Science, Technology, and Social Media

Scientists Find Out What Staring At A Smartphone Does To A Kid’s Brain

The first wave of data from a massive National Institute of Health (NIH) study found kids exposed to screens – like those found on smartphones and tablets – for more than two hours a day had lower scores on thinking and language tests among other findings.

Brain scans of nine- and ten-year-olds also showed early thinning of the cortex for those who spent more than seven hours a day on such devices, according to 60 Minutes. The cortex is the outer part of the brain that processes information from taste, sight, touch, smell and hearing.

“We don’t know if it’s being caused by the screen time,” Dr. Gaya Dowling of the NIH said, 60 Minutes reported. “We don’t know yet if it’s a bad thing.”

The first release of data is from the brain scans of 4,500 children.

Scientists will follow more than 11,000 kids for 10 years in the study costing $300 million. Brain scans and interviews with children ages 9 and 10 have already begun at 21 places around the U.S., according to 60 Minutes.

The study eventually will see whether media use is addictive.

Dr. Dimitri Christakis, lead author of the American Academy of Pediatrics guidelines on screen time, found infants below two-years-old were more vulnerable to smartphone addiction than teens because the “experience of making something happen is so much more gratifying to them [infants],” 60 Minutes reported.

An August Pew Research Center study found 56 percent of teens felt lonely, sadness or anxiety when they did not have their phones on them. Over 70 percent also said they check their messages as soon as they wake up in the morning.

Smartphones gained traction among young people in 2012, five years after the iPhone was introduced, according to 60 Minutes. San Diego State University psychology professor Jean Twenge said while drinking and sex amongst teens fell, more reported to be depressed. Twenge added that smartphone and social media usage heavily correlated with the negative emotions teens reported. The American Academy of Pediatrics recommends parents set limits media use for the youngest family members, encourage children to play and to keep family gatherings tech-free.

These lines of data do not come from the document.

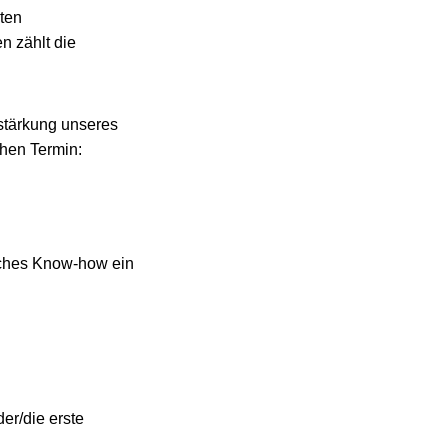
ten
n zählt die
rstärkung unseres
hen Termin:
isches Know-how ein
er/die erste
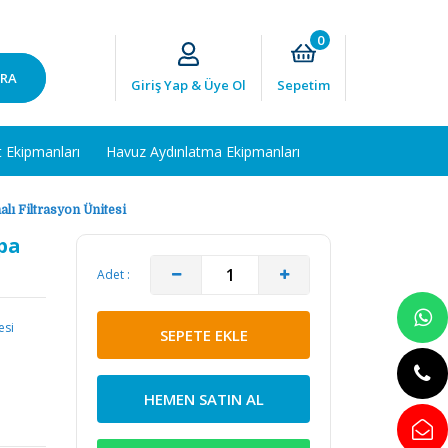
0
RA
Giriş Yap & Üye Ol
Sepetim
t Ekipmanları
Havuz Aydınlatma Ekipmanları
lı Filtrasyon Ünitesi
pa
Adet :
esi
SEPETE EKLE
HEMEN SATIN AL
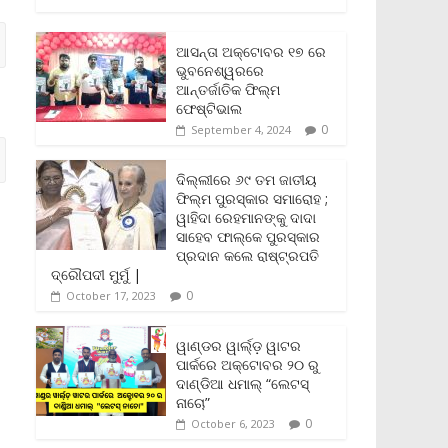
c
i
a
a
p
i
a
e
t
i
t
y
n
r
b
t
l
s
L
t
e
ଆସନ୍ତା ଅକ୍ଟୋବର ୧୭ ରେ
o
e
A
i
F
ଭୁବନେଶ୍ୱରରେ
o
r
p
n
r
ଆନ୍ତର୍ଜାତିକ ଫିଲ୍ମ
k
p
k
i
ଫେଷ୍ଟିଭାଲ
e
0
September 4, 2024
n
d
l
ଦିଲ୍ଲୀରେ ୬୯ ତମ ଜାତୀୟ
y
ଫିଲ୍ମ ପୁରସ୍କାର ସମାରୋହ ;
ୱାହିଦା ରେହମାନଙ୍କୁ ଦାଦା
ସାହେବ ଫାଲ୍‌କେ ପୁରସ୍କାର
ପ୍ରଦାନ କଲେ ରାଷ୍ଟ୍ରପତି
ଦ୍ରୌପଦୀ ମୁର୍ମୁ |
0
October 17, 2023
ୱାଣ୍ଡର ୱାର୍ଲ୍‌ଡ଼ ୱାଟର
ପାର୍କରେ ଅକ୍ଟୋବର ୨୦ ରୁ
ଦାଣ୍ଡିଆ ଧମାଲ୍ “ଲେଟସ୍
ନାଚୋ”
0
October 6, 2023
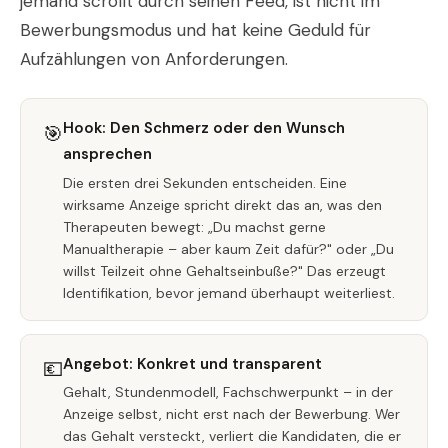
jemand scrollt durch seinen Feed, ist nicht im
Bewerbungsmodus und hat keine Geduld für
Aufzählungen von Anforderungen.
Hook: Den Schmerz oder den Wunsch
🎯
ansprechen
Die ersten drei Sekunden entscheiden. Eine
wirksame Anzeige spricht direkt das an, was den
Therapeuten bewegt: „Du machst gerne
Manualtherapie – aber kaum Zeit dafür?" oder „Du
willst Teilzeit ohne Gehaltseinbuße?" Das erzeugt
Identifikation, bevor jemand überhaupt weiterliest.
Angebot: Konkret und transparent
💶
Gehalt, Stundenmodell, Fachschwerpunkt – in der
Anzeige selbst, nicht erst nach der Bewerbung. Wer
das Gehalt versteckt, verliert die Kandidaten, die er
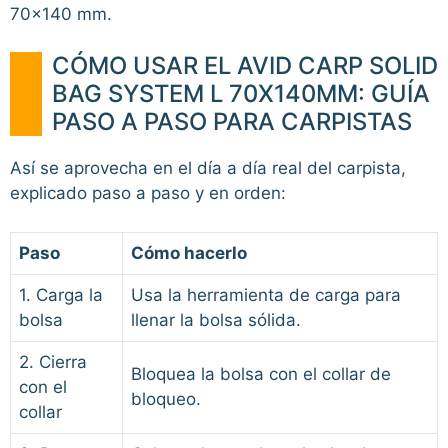
70×140 mm.
CÓMO USAR EL AVID CARP SOLID
BAG SYSTEM L 70X140MM: GUÍA
PASO A PASO PARA CARPISTAS
Así se aprovecha en el día a día real del carpista,
explicado paso a paso y en orden:
Paso
Cómo hacerlo
1. Carga la
Usa la herramienta de carga para
bolsa
llenar la bolsa sólida.
2. Cierra
Bloquea la bolsa con el collar de
con el
bloqueo.
collar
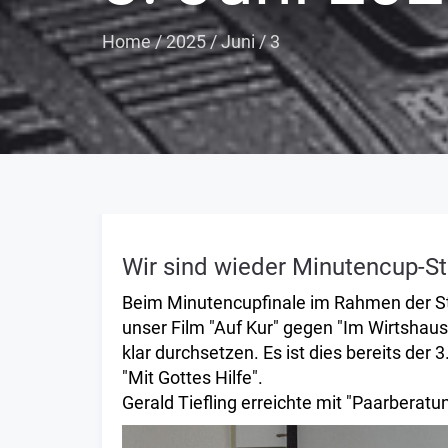
Home
/
2025
/
Juni
/
3
Wir sind wieder Minutencup-St
Beim Minutencupfinale im Rahmen der Sta
unser Film "Auf Kur" gegen "Im Wirtshaus
klar durchsetzen. Es ist dies bereits der
"Mit Gottes Hilfe".
Gerald Tiefling erreichte mit "Paarberatun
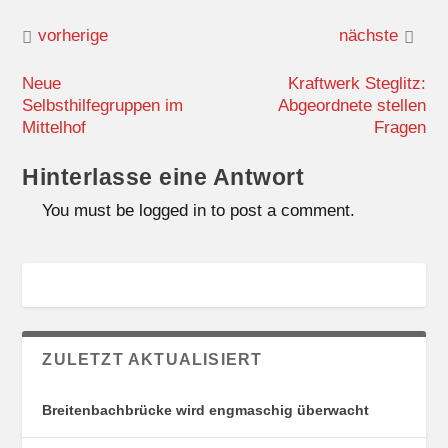
vorherige
nächste
Neue
Kraftwerk Steglitz:
Selbsthilfegruppen im
Abgeordnete stellen
Mittelhof
Fragen
Hinterlasse eine Antwort
You must be logged in to post a comment.
ZULETZT AKTUALISIERT
Breitenbachbrücke wird engmaschig überwacht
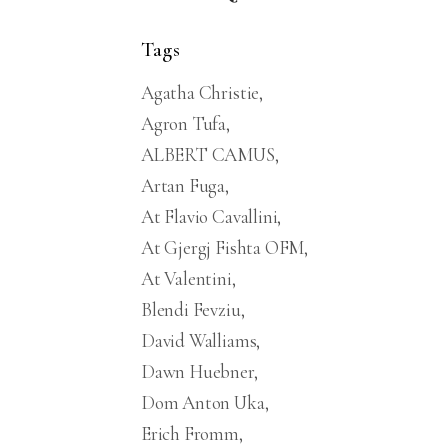
Tags
Agatha Christie
Agron Tufa
ALBERT CAMUS
Artan Fuga
At Flavio Cavallini
At Gjergj Fishta OFM
At Valentini
Blendi Fevziu
David Walliams
Dawn Huebner
Dom Anton Uka
Erich Fromm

“Avoid digital media for toddlers younger than 18 to 24 months other than video chatting,” according to the American Academy of Pediatrics. “For children 18 to 24 months, watch digital media with them because they learn from watching and talking with you. Limit screen use for preschool children, ages 2 to 5, to just 1 hour a day of high-quality programming.”

The NIH did not immediately respond to The Daily Caller News Foundation’s request for comment.